Copying exactly, give the lines in the material below from the one with "Image resolution: width=787, height=2576." to the one with "Solo necessari (625, 2557)", ends included, and nothing besides.

START Source material

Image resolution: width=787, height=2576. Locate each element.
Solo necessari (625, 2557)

END Source material
START Source material

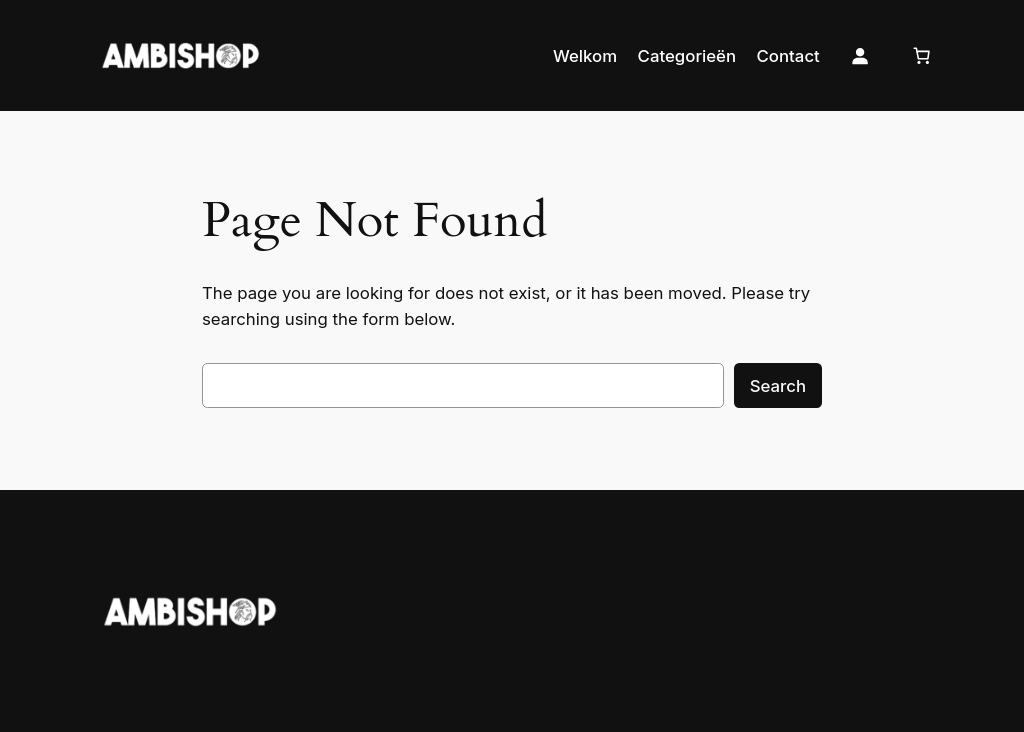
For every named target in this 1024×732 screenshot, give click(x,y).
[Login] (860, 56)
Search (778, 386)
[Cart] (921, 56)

END Source material
START Source material

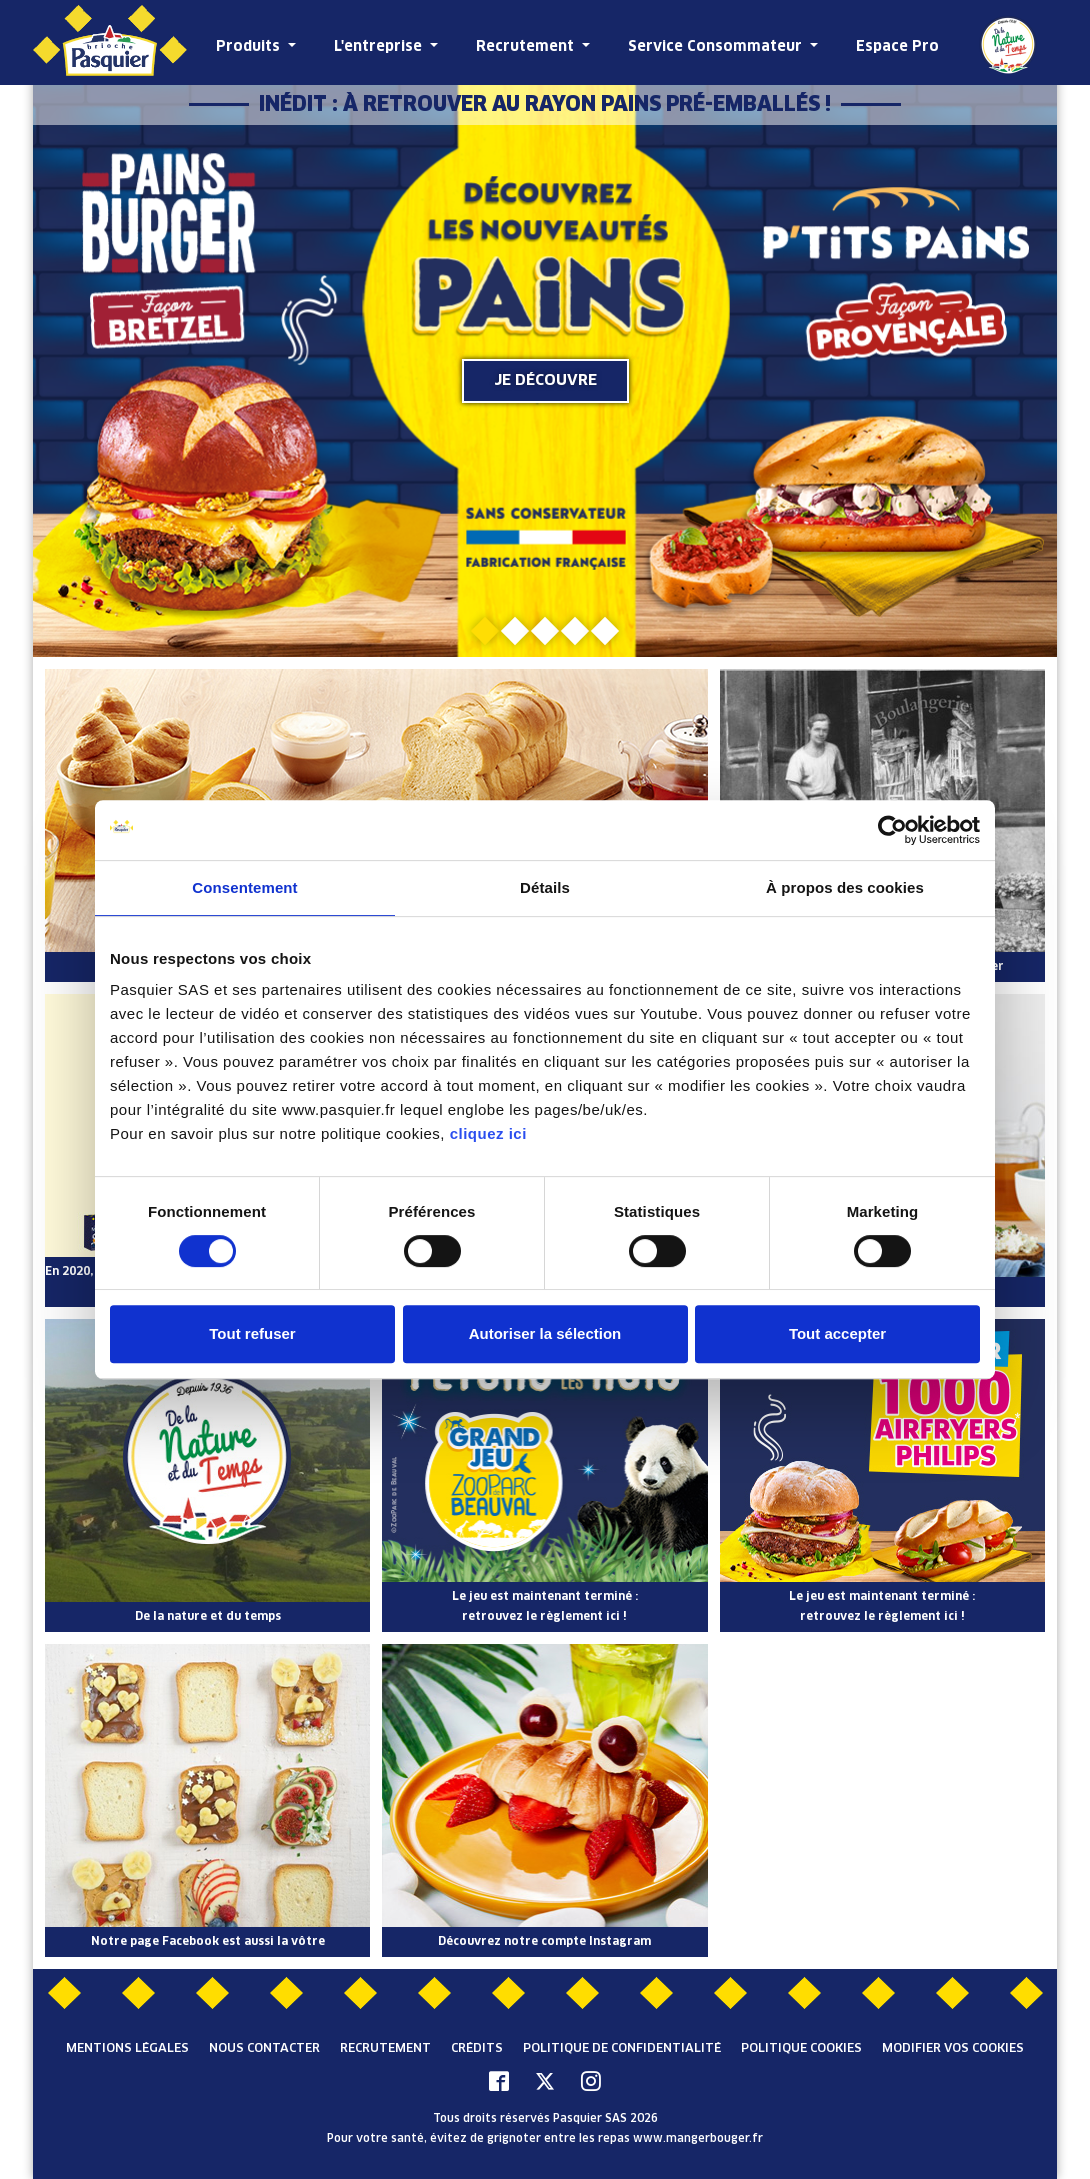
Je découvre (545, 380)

END Source material

> **Answer box**:
Image resolution: width=787, height=2576. Locate each element.
Solo necessari (625, 2557)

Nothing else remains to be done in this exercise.